In the meantime, you are welcome to go look at the
actual events at the Tevatron in real time! The two main experiments,
CDF and
D0, both have displays where you can see live events. I wish there was a little more explanation about what the displays actually mean; right now it's more gee-whiz than really being informative. But still, pretty gee-whiz; this is a schematic of the cylindrical volume of the CDF detector, with all those curly lines representing particles produced by a collision.
Of course, there are much higher-energy particles that are not made on Earth, namely ultra-high-energy cosmic rays. These are being observed by the new
Pierre Auger observatory, which has a facility in Argentina and hopes to build another in the U.S. The analogy I will use tonight is that particle astrophysics and collider physics are like eavesdropping and interrogation.
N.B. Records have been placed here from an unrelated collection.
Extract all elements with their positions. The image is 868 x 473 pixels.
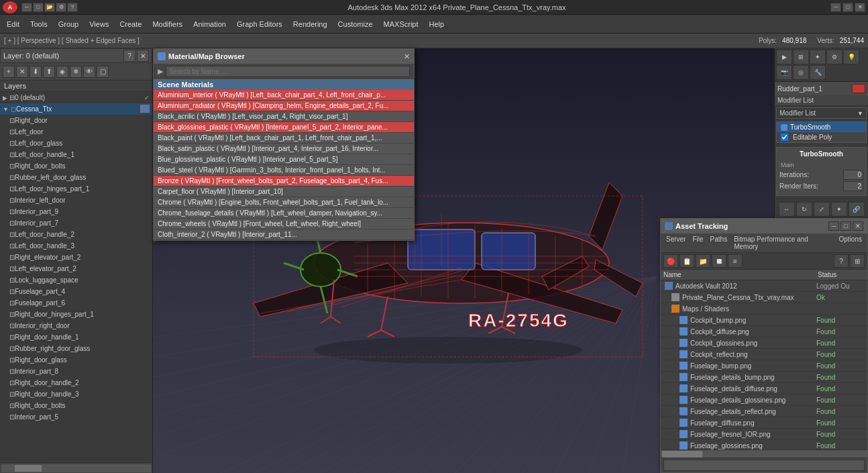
layer-new-btn[interactable]: + bbox=[3, 66, 15, 78]
rp-rotate-icon[interactable]: ↻ bbox=[796, 202, 812, 217]
mat-item[interactable]: Chrome_fuselage_details ( VRayMtl ) [Lef… bbox=[154, 208, 414, 219]
layer-item[interactable]: ⊡ Right_door_handle_2 bbox=[0, 377, 152, 388]
mat-item[interactable]: Blue_glossines_plastic ( VRayMtl ) [Inte… bbox=[154, 154, 414, 165]
mat-item[interactable]: Black_satin_plastic ( VRayMtl ) [Interio… bbox=[154, 144, 414, 154]
mat-item[interactable]: Chrome ( VRayMtl ) [Engine_bolts, Front_… bbox=[154, 197, 414, 208]
rp-icon-3[interactable]: ✦ bbox=[810, 50, 826, 64]
at-item[interactable]: Fuselage_details_glossines.png Found bbox=[661, 395, 867, 406]
layer-item[interactable]: ⊡ Rubber_right_door_glass bbox=[0, 343, 152, 354]
at-item[interactable]: Fuselage_diffuse.png Found bbox=[661, 417, 867, 429]
at-close-btn[interactable]: ✕ bbox=[853, 221, 863, 231]
menu-modifiers[interactable]: Modifiers bbox=[148, 19, 186, 30]
at-tool-1[interactable]: 🔴 bbox=[663, 254, 678, 268]
mat-search-input[interactable] bbox=[166, 66, 410, 77]
left-panel-scrollbar[interactable] bbox=[0, 462, 152, 473]
at-item[interactable]: Cockpit_diffuse.png Found bbox=[661, 326, 867, 337]
mat-item[interactable]: Aluminium_interior ( VRayMtl ) [Left_bac… bbox=[154, 90, 414, 101]
rp-icon-6[interactable]: 📷 bbox=[776, 65, 792, 80]
at-scroll-thumb[interactable] bbox=[662, 451, 702, 458]
menu-edit[interactable]: Edit bbox=[3, 19, 23, 30]
menu-group[interactable]: Group bbox=[54, 19, 83, 30]
at-help-btn[interactable]: ? bbox=[834, 254, 849, 268]
at-expand-btn[interactable]: ⊞ bbox=[850, 254, 865, 268]
layer-item[interactable]: ⊡ Interior_right_door bbox=[0, 320, 152, 331]
at-item[interactable]: Cockpit_reflect.png Found bbox=[661, 349, 867, 360]
at-item[interactable]: Cockpit_bump.png Found bbox=[661, 315, 867, 326]
rp-icon-8[interactable]: 🔧 bbox=[810, 65, 826, 80]
at-tool-2[interactable]: 📋 bbox=[680, 254, 694, 268]
at-menu-server[interactable]: Server bbox=[663, 235, 688, 251]
layer-item[interactable]: ⊡ Interior_part_8 bbox=[0, 366, 152, 377]
at-item[interactable]: Fuselage_fresnel_IOR.png Found bbox=[661, 429, 867, 440]
layer-item[interactable]: ⊡ Left_door bbox=[0, 126, 152, 138]
menu-graph-editors[interactable]: Graph Editors bbox=[233, 19, 286, 30]
layer-item[interactable]: ⊡ Left_door_handle_3 bbox=[0, 240, 152, 252]
at-item[interactable]: Fuselage_details_bump.png Found bbox=[661, 372, 867, 383]
at-minimize-btn[interactable]: ─ bbox=[828, 221, 839, 231]
menu-views[interactable]: Views bbox=[85, 19, 113, 30]
rp-icon-1[interactable]: ▶ bbox=[776, 50, 792, 64]
mat-item[interactable]: Black_paint ( VRayMtl ) [Left_back_chair… bbox=[154, 133, 414, 144]
layer-freeze-btn[interactable]: ❄ bbox=[70, 66, 82, 78]
layer-item[interactable]: ⊡ Interior_part_7 bbox=[0, 217, 152, 229]
at-item-vault[interactable]: Autodesk Vault 2012 Logged Ou bbox=[661, 280, 867, 292]
app-close-btn[interactable]: ✕ bbox=[855, 3, 865, 12]
at-menu-paths[interactable]: Paths bbox=[708, 235, 730, 251]
app-maximize-btn[interactable]: □ bbox=[843, 3, 853, 12]
layer-delete-btn[interactable]: ✕ bbox=[16, 66, 28, 78]
rp-icon-5[interactable]: 💡 bbox=[843, 50, 859, 64]
mat-browser-close-btn[interactable]: ✕ bbox=[404, 52, 410, 61]
layer-hide-btn[interactable]: 👁 bbox=[83, 66, 95, 78]
at-item[interactable]: Fuselage_glossines.png Found bbox=[661, 440, 867, 450]
layer-help-btn[interactable]: ? bbox=[123, 50, 135, 62]
folder-btn[interactable]: 📂 bbox=[44, 3, 55, 12]
layer-item-0-default[interactable]: ▶ ⊟ 0 (default) ✓ bbox=[0, 92, 152, 103]
help-btn[interactable]: ? bbox=[67, 3, 78, 12]
at-item-maps-group[interactable]: Maps / Shaders bbox=[661, 303, 867, 315]
layer-item[interactable]: ⊡ Fuselage_part_6 bbox=[0, 297, 152, 309]
mat-item[interactable]: Bronze ( VRayMtl ) [Front_wheel_bolts_pa… bbox=[154, 176, 414, 187]
menu-create[interactable]: Create bbox=[115, 19, 146, 30]
max-btn-app[interactable]: □ bbox=[33, 3, 44, 12]
layer-item[interactable]: ⊡ Rubber_left_door_glass bbox=[0, 172, 152, 183]
at-maximize-btn[interactable]: □ bbox=[840, 221, 851, 231]
layer-item[interactable]: ⊡ Right_door_handle_3 bbox=[0, 388, 152, 400]
layer-add-sel-btn[interactable]: ⬇ bbox=[30, 66, 42, 78]
layer-item[interactable]: ⊡ Right_door_bolts bbox=[0, 160, 152, 172]
mat-item[interactable]: Chrome_wheels ( VRayMtl ) [Front_wheel, … bbox=[154, 219, 414, 229]
rp-link-icon[interactable]: 🔗 bbox=[849, 202, 865, 217]
menu-animation[interactable]: Animation bbox=[189, 19, 230, 30]
layer-item-cessna[interactable]: ▼ ◻ Cessna_Ttx bbox=[0, 103, 152, 115]
at-item[interactable]: Fuselage_details_diffuse.png Found bbox=[661, 383, 867, 395]
rp-manip-icon[interactable]: ✦ bbox=[831, 202, 847, 217]
menu-help[interactable]: Help bbox=[425, 19, 449, 30]
settings-btn[interactable]: ⚙ bbox=[56, 3, 66, 12]
app-minimize-btn[interactable]: ─ bbox=[830, 3, 841, 12]
layer-close-btn[interactable]: ✕ bbox=[137, 50, 149, 62]
layer-item[interactable]: ⊡ Right_door bbox=[0, 115, 152, 126]
layer-render-btn[interactable]: ▢ bbox=[97, 66, 109, 78]
menu-maxscript[interactable]: MAXScript bbox=[380, 19, 423, 30]
mat-item[interactable]: Black_glossines_plastic ( VRayMtl ) [Int… bbox=[154, 122, 414, 133]
menu-tools[interactable]: Tools bbox=[26, 19, 52, 30]
at-item[interactable]: Fuselage_bump.png Found bbox=[661, 360, 867, 372]
mat-item[interactable]: Aluminium_radiator ( VRayMtl ) [Clamping… bbox=[154, 101, 414, 111]
edpoly-checkbox[interactable] bbox=[781, 134, 788, 141]
at-item[interactable]: Cockpit_glossines.png Found bbox=[661, 337, 867, 349]
mat-item[interactable]: Black_acrilic ( VRayMtl ) [Left_visor_pa… bbox=[154, 111, 414, 122]
layer-item[interactable]: ⊡ Interior_part_9 bbox=[0, 206, 152, 217]
ts-renderiter-input[interactable] bbox=[843, 181, 863, 191]
layer-sel-objects-btn[interactable]: ⬆ bbox=[43, 66, 55, 78]
layer-item[interactable]: ⊡ Right_door_hinges_part_1 bbox=[0, 309, 152, 320]
at-tool-3[interactable]: 📁 bbox=[696, 254, 710, 268]
modifier-dropdown[interactable]: Modifier List ▼ bbox=[776, 107, 867, 119]
layer-item[interactable]: ⊡ Left_door_glass bbox=[0, 138, 152, 149]
ts-iter-input[interactable] bbox=[843, 170, 863, 180]
rp-icon-4[interactable]: ⚙ bbox=[826, 50, 843, 64]
object-color-swatch[interactable] bbox=[852, 84, 865, 93]
rp-scale-icon[interactable]: ⤢ bbox=[814, 202, 830, 217]
mat-item[interactable]: Cloth_interior_2 ( VRayMtl ) [Interior_p… bbox=[154, 229, 414, 240]
at-horizontal-scrollbar[interactable] bbox=[661, 450, 867, 458]
menu-rendering[interactable]: Rendering bbox=[289, 19, 331, 30]
layer-item[interactable]: ⊡ Right_door_handle_1 bbox=[0, 331, 152, 343]
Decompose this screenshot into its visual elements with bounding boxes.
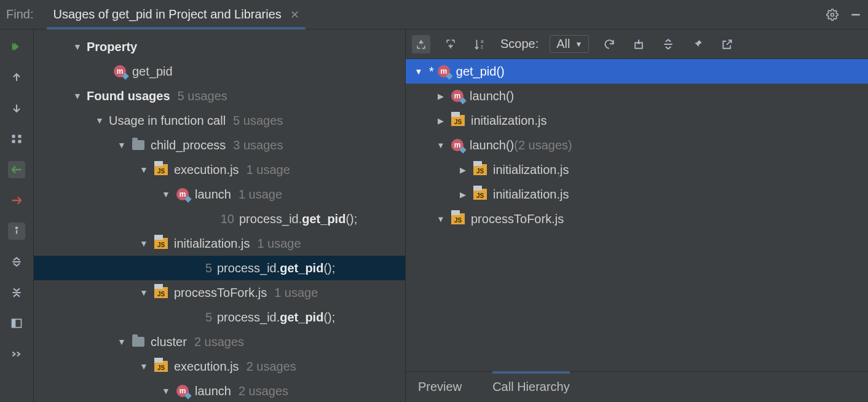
tree-node-ufc[interactable]: ▼ Usage in function call 5 usages [34,108,405,133]
tab-hierarchy-label: Call Hierarchy [492,380,570,394]
tab-preview[interactable]: Preview [418,372,462,402]
code-pre: process_id. [239,212,302,226]
g1f1-count: 1 usage [247,163,290,177]
usages-tree[interactable]: ▼ Property m get_pid ▼ Found usages 5 us… [34,30,406,402]
find-tab[interactable]: Usages of get_pid in Project and Librari… [47,0,305,29]
code-post: (); [323,310,335,325]
sort-alpha-icon[interactable]: az [471,35,489,53]
next-occurrence-icon[interactable] [8,100,25,117]
hierarchy-tree[interactable]: ▼ * m get_pid() ▶ m launch() ▶ initializ… [406,59,868,371]
code-bold: get_pid [280,310,323,325]
close-icon[interactable]: ✕ [290,8,299,22]
method-icon: m [176,188,189,200]
hierarchy-node[interactable]: ▼ processToFork.js [406,207,868,231]
tree-leaf-usage[interactable]: 10 process_id.get_pid(); [34,207,405,231]
import-icon[interactable] [8,192,25,209]
svg-text:a: a [481,39,484,44]
js-file-icon [473,164,487,175]
tree-node-g1f1[interactable]: ▼ execution.js 1 usage [34,157,405,182]
info-icon[interactable] [8,223,25,240]
node-label: initialization.js [493,187,569,202]
group2-count: 2 usages [194,335,244,349]
found-label: Found usages [87,89,170,103]
minimize-icon[interactable] [848,7,863,22]
node-label: launch() [470,138,514,152]
svg-rect-4 [18,135,22,138]
method-icon: m [451,90,464,102]
chevron-right-icon: ▶ [435,92,446,101]
pin-icon[interactable] [688,35,707,53]
svg-rect-2 [12,135,15,138]
hierarchy-node[interactable]: ▶ initialization.js [406,108,868,133]
chevron-right-icon: ▶ [457,190,468,199]
expand-all-icon[interactable] [8,253,25,270]
svg-rect-3 [12,140,15,143]
autoscroll-icon[interactable] [629,35,648,53]
node-label: initialization.js [493,163,569,177]
g1f3-count: 1 usage [274,286,318,300]
find-tab-title: Usages of get_pid in Project and Librari… [53,7,281,22]
g2f1-name: execution.js [174,360,239,374]
rerun-icon[interactable] [8,38,25,55]
tree-node-group2[interactable]: ▼ cluster 2 usages [34,329,405,354]
tree-node-found[interactable]: ▼ Found usages 5 usages [34,84,405,108]
chevron-right-icon: ▶ [457,165,468,175]
group1-count: 3 usages [233,138,283,152]
tree-node-group1[interactable]: ▼ child_process 3 usages [34,133,405,157]
scope-combo[interactable]: All ▼ [550,35,589,53]
tree-node-g2f1m[interactable]: ▼ m launch 2 usages [34,379,405,402]
prev-occurrence-icon[interactable] [8,69,25,86]
more-icon[interactable] [8,345,25,363]
tab-call-hierarchy[interactable]: Call Hierarchy [492,372,570,402]
collapse-all-icon[interactable] [8,284,25,301]
js-file-icon [473,189,487,200]
hierarchy-node[interactable]: ▶ initialization.js [406,157,868,182]
node-label: launch() [470,89,514,103]
open-new-icon[interactable] [718,35,736,53]
method-icon: m [451,139,464,151]
chevron-down-icon: ▼ [413,67,424,76]
tree-leaf-usage[interactable]: 5 process_id.get_pid(); [34,256,405,280]
code-post: (); [345,212,357,226]
tree-node-g2f1[interactable]: ▼ execution.js 2 usages [34,354,405,379]
folder-icon [132,140,144,150]
tree-node-g1f2[interactable]: ▼ initialization.js 1 usage [34,231,405,256]
gear-icon[interactable] [825,7,840,22]
g1f3-name: processToFork.js [174,286,267,300]
node-count: (2 usages) [514,138,572,152]
caller-hierarchy-icon[interactable] [441,35,460,53]
expand-icon[interactable] [659,35,677,53]
js-file-icon [451,115,465,126]
hierarchy-node[interactable]: ▶ m launch() [406,84,868,108]
tab-preview-label: Preview [418,380,462,394]
root-name: get_pid() [456,65,505,79]
chevron-down-icon: ▼ [435,141,446,150]
refresh-icon[interactable] [600,35,618,53]
tree-node-g1f1m[interactable]: ▼ m launch 1 usage [34,182,405,207]
hierarchy-node[interactable]: ▼ m launch() (2 usages) [406,133,868,157]
tree-leaf-usage[interactable]: 5 process_id.get_pid(); [34,305,405,329]
root-star: * [429,65,434,79]
group2-name: cluster [151,335,187,349]
svg-point-7 [16,227,17,229]
ufc-label: Usage in function call [109,114,226,128]
code-bold: get_pid [302,212,345,226]
hierarchy-root[interactable]: ▼ * m get_pid() [406,59,868,84]
code-pre: process_id. [217,310,280,325]
preview-pane-icon[interactable] [8,315,25,332]
tree-node-property-item[interactable]: m get_pid [34,59,405,84]
export-icon[interactable] [8,161,25,178]
hierarchy-node[interactable]: ▶ initialization.js [406,182,868,207]
property-label: Property [87,40,137,54]
group-by-icon[interactable] [8,130,25,148]
g1f1m-count: 1 usage [239,187,282,202]
scope-value: All [556,37,570,51]
callee-hierarchy-icon[interactable] [412,35,430,53]
group1-name: child_process [151,138,226,152]
method-icon: m [114,65,126,77]
tree-node-g1f3[interactable]: ▼ processToFork.js 1 usage [34,280,405,305]
chevron-down-icon: ▼ [575,40,583,49]
tree-node-property[interactable]: ▼ Property [34,34,405,59]
property-item: get_pid [132,65,173,79]
g2f1m-count: 2 usages [239,384,288,398]
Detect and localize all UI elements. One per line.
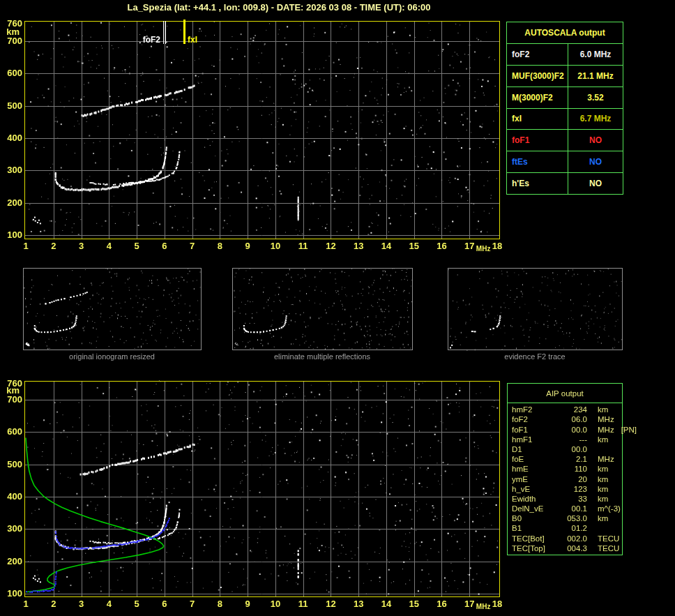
param-value: 004.3	[555, 544, 587, 553]
table-row: B101.2	[512, 524, 622, 532]
param-label: MUF(3000)F2	[507, 66, 568, 87]
autoscala-output-table: AUTOSCALA output foF2 6.0 MHz MUF(3000)F…	[506, 22, 623, 195]
param-unit: km	[587, 435, 622, 444]
param-unit	[587, 445, 622, 453]
param-label: foF2	[507, 44, 568, 65]
param-value: 123	[555, 485, 587, 493]
table-row: Ewidth33km	[512, 495, 622, 503]
param-unit: TECU	[587, 534, 626, 543]
param-label: h_vE	[512, 485, 555, 493]
param-value: 33	[555, 495, 587, 503]
table-row: foF2 6.0 MHz	[507, 44, 623, 65]
param-label: h'Es	[507, 173, 568, 194]
param-value: 21.1 MHz	[568, 66, 623, 87]
panel-original-ionogram	[23, 268, 201, 350]
param-label: ymE	[512, 475, 555, 483]
param-value: NO	[568, 151, 623, 172]
table-row: D100.0	[512, 445, 622, 453]
param-label: fxI	[507, 109, 568, 130]
param-value: NO	[568, 173, 623, 194]
param-label: ftEs	[507, 151, 568, 172]
param-value: 20	[555, 475, 587, 483]
param-unit: km	[587, 475, 622, 483]
param-unit	[587, 524, 622, 532]
param-label: Ewidth	[512, 495, 555, 503]
param-unit: MHz	[587, 455, 622, 463]
table-row: TEC[Top]004.3TECU	[512, 544, 622, 553]
panel-caption-original: original ionogram resized	[23, 352, 201, 361]
param-label: B0	[512, 514, 555, 523]
param-unit: km	[587, 485, 622, 493]
param-value: 234	[555, 405, 587, 414]
param-value: ---	[555, 435, 587, 444]
param-value: NO	[568, 130, 623, 151]
param-label: hmE	[512, 465, 555, 473]
param-unit: km	[587, 405, 622, 414]
param-value: 6.7 MHz	[568, 109, 623, 130]
page-title: La_Spezia (lat: +44.1 , lon: 009.8) - DA…	[0, 2, 558, 13]
param-label: B1	[512, 524, 555, 532]
param-label: hmF2	[512, 405, 555, 414]
param-value: 00.0	[555, 445, 587, 453]
param-label: foF1	[507, 130, 568, 151]
table-row: MUF(3000)F2 21.1 MHz	[507, 66, 623, 87]
panel-caption-eliminate: eliminate multiple reflections	[232, 352, 412, 361]
param-unit: km	[587, 514, 622, 523]
table-row: hmF2234km	[512, 405, 622, 414]
table-row: foE2.1MHz	[512, 455, 622, 463]
param-unit: km	[587, 495, 622, 503]
param-label: foF2	[512, 415, 555, 423]
table-row: h_vE123km	[512, 485, 622, 493]
param-unit: MHz[PN]	[587, 426, 637, 434]
table-header: AUTOSCALA output	[507, 22, 623, 43]
table-row: ftEs NO	[507, 151, 623, 172]
param-label: foE	[512, 455, 555, 463]
table-row: TEC[Bot]002.0TECU	[512, 534, 622, 543]
param-label: M(3000)F2	[507, 87, 568, 108]
param-value: 6.0 MHz	[568, 44, 623, 65]
panel-caption-evidence: evidence F2 trace	[448, 352, 622, 361]
param-label: TEC[Top]	[512, 544, 555, 553]
param-value: 01.2	[555, 524, 587, 532]
param-unit: km	[587, 465, 622, 473]
table-row: ymE20km	[512, 475, 622, 483]
table-row: B0053.0km	[512, 514, 622, 523]
top-ionogram-plot	[24, 21, 499, 239]
param-label: DelN_vE	[512, 504, 555, 513]
param-value: 3.52	[568, 87, 623, 108]
table-header: AIP output	[508, 384, 622, 403]
param-value: 00.0	[555, 426, 587, 434]
param-unit: MHz	[587, 415, 622, 423]
table-row: foF1 NO	[507, 130, 623, 151]
table-row: hmE110km	[512, 465, 622, 473]
param-value: 00.1	[555, 504, 587, 513]
param-value: 110	[555, 465, 587, 473]
param-label: D1	[512, 445, 555, 453]
table-row: fxI 6.7 MHz	[507, 109, 623, 130]
param-label: hmF1	[512, 435, 555, 444]
param-label: TEC[Bot]	[512, 534, 555, 543]
bottom-ionogram-plot	[24, 381, 499, 596]
param-unit: TECU	[587, 544, 626, 553]
table-row: foF100.0MHz[PN]	[512, 426, 622, 434]
table-row: hmF1---km	[512, 435, 622, 444]
param-label: foF1	[512, 426, 555, 434]
panel-eliminate-reflections	[232, 268, 412, 350]
param-value: 2.1	[555, 455, 587, 463]
table-row: h'Es NO	[507, 173, 623, 194]
param-value: 06.0	[555, 415, 587, 423]
table-row: DelN_vE00.1m^(-3)	[512, 504, 622, 513]
param-value: 053.0	[555, 514, 587, 523]
aip-output-table: AIP output hmF2234km foF206.0MHz foF100.…	[507, 383, 623, 555]
param-unit: m^(-3)	[587, 504, 628, 513]
table-row: M(3000)F2 3.52	[507, 87, 623, 108]
param-value: 002.0	[555, 534, 587, 543]
panel-evidence-f2-trace	[448, 268, 622, 350]
aip-table-body: hmF2234km foF206.0MHz foF100.0MHz[PN] hm…	[508, 403, 622, 555]
table-row: foF206.0MHz	[512, 415, 622, 423]
autoscala-window: La_Spezia (lat: +44.1 , lon: 009.8) - DA…	[0, 0, 675, 616]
When you eavesdrop on someone, they might reveal things that they would never tell you outright; similarly, the ultra-high-energy cosmic rays could teach us something about particle physics that we couldn't get to by accelerating particles ourselves. But the problem with eavesdropping is that you can't just ask the questions you want to; besides, most of the time the conversations you overhear are just boring. If you are interrogating someone, perhaps they will clam up about some interesting questions, but at least you can be precise about what you are asking. And who knows, they might just tell you the answer.